The musical theater and opera worlds are somewhat intertwined, and many opera executives have lately placed emphasis on bringing more theatrical elements to opera productions. However, on Broadway, there have been plenty of efforts made to include important storylines about women and minorities, while these narratives remain nearly unheard in the Metropolitan Opera House. Female playwrights, although a minority, are still a significant presence on Broadway, so why can’t the same be said for the New York City opera scene?

Opera has a reputation of attracting a socially conservative audience, lagging behind other art forms in terms of social progression. However, there is no established rule that complicated music telling a story through unamplified singing and extravagant sets and costumes can only appeal to such audiences.

While the opera world may have that stigma, it can—and does, to an extent—appeal to a more diverse audience. Thankfully, the Met appears to be making changes to try to cater to a wider audience.

From the operas selected for its 2016-17 season, it is clear that the Met plans on moving in an innovative direction. This year, only 11 out of 26 operas are in Italian—seven fewer than in the 2015-16 season. Instead, there are more operas in French, German, and Czech than the year before. Most of the classic operas that the Met stages frequently are in Italian, so it is evident that there are efforts being made to stage more operas that are not staged as often at the Met.

Fortunately, the fact that an opera composed by a woman was chosen for the upcoming season is not just a coincidence.

“We’re always trying to find ways to satisfy confirmed opera lovers, as well as excite new ones,” said Metropolitan Opera general manager Peter Gelb, in an interview with The New York Times. Choosing this opera was a tactical move made to attract a younger, more socially progressive audience to the Met.

The distinction Gelb made between “confirmed opera lovers” and “new” ones is one that has been observed by many in the opera world. According to Gelb, the opera world has lately been attracting a new, younger audience, but this audience’s appreciation for the art form differs from that of opera’s older fans.

While most older fans typically enjoy sitting through various productions of the same classic, timeless masterpieces, a younger audience is immersed in newer compositions with contemporary music and storylines. Operas that have been written in recent years tend to reflect more current issues, ideas, and beliefs, which are far more progressive than they were even 25 years ago.

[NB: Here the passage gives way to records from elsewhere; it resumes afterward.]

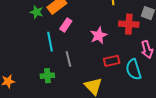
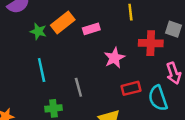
pink rectangle: (66, 25) -> (91, 29), moved, turned 40
cyan line: (50, 42) -> (42, 70), moved

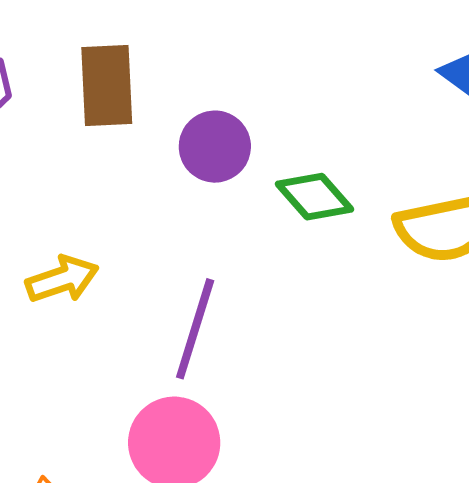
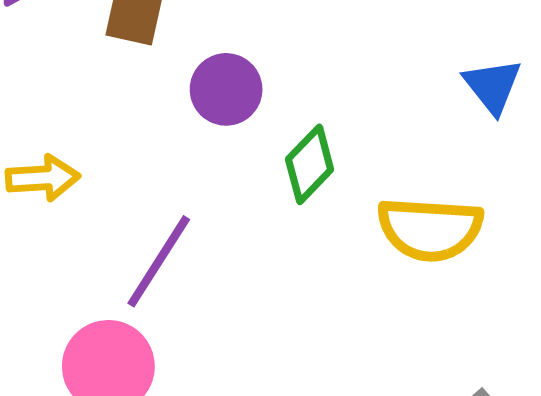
green diamond: (314, 197) -> (310, 164), turned 70

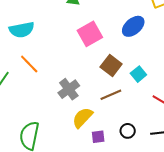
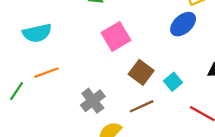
blue ellipse: (133, 26) -> (183, 24), moved
orange line: (29, 64) -> (46, 73), turned -65

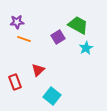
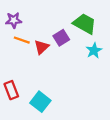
red triangle: (38, 70) -> (42, 47), moved
cyan square: (52, 96) -> (40, 102), moved

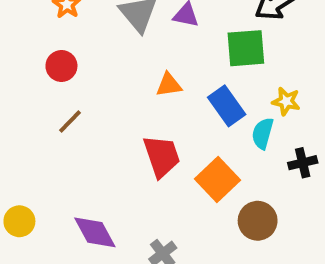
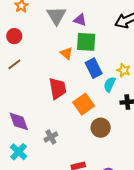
green square: (246, 48) -> (86, 42), moved
orange triangle: (169, 85) -> (66, 53), turned 40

In the past few years, the Met has selected its operas with regard to the discrepancy in taste between younger and more old-fashioned opera fans. A female composer’s work will be performed for a large audience, and in the future, it may be a gateway of opportunity for other talented female composers to have their work performed in one of the world’s most renowned opera houses.

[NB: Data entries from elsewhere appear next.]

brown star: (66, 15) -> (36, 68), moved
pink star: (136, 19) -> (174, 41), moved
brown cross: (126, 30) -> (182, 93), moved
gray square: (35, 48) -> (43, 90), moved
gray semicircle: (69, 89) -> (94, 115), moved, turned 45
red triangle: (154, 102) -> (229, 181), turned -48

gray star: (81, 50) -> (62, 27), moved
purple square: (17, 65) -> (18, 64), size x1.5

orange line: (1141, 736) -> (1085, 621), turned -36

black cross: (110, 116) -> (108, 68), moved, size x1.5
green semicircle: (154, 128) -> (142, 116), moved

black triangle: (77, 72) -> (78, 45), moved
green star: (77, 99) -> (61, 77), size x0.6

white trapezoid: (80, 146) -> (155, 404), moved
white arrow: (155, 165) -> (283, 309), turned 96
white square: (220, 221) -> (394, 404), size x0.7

For a Met debut that is so significant for women in opera, French opera “L’Amour de Loin” is a splendid choice. The opera, composed by Paris-based Finnish composer Kaija Saariaho, was adapted from a love poem and follows the story of a starry-eyed young poet who writes to his lover who lives in Lebanon. After the opera was first performed at the Salzburg Festival in 2000, it got rave reviews from “The New York Times,” which described it as “haunting” and “resonant.” In 2003, it won the Grawemeyer Award for Music Composition.

Although Saariaho is the first woman to make her Met debut composing, she is merely one of many exceptionally talented female composers throughout history. Some well-received operas written by women date back to the 17th century, like Francesca Caccini’s “La Liberazione di Ruggiero dall’isola d’Alcina.” A large number of these operas have been written in the past century by notable contemporary composers like Judith Weir, Unsuk Chin, and Thea Musgrave, to name a few.

These contemporary masterpieces are a mere few of the many that have been written and staged in the past century. In the late 20th and 21st centuries, women comprised a higher percentage of composers than ever before, and there are thus more women telling stories that are written for the opera stage.

Telling these stories in performance on one of the world’s most famous stages may accomplish Gelb’s goal of satisfying confirmed opera lovers while exciting new ones. Making room for more female-oriented narratives in opera is a noteworthy decision that will hopefully result in groundbreaking success.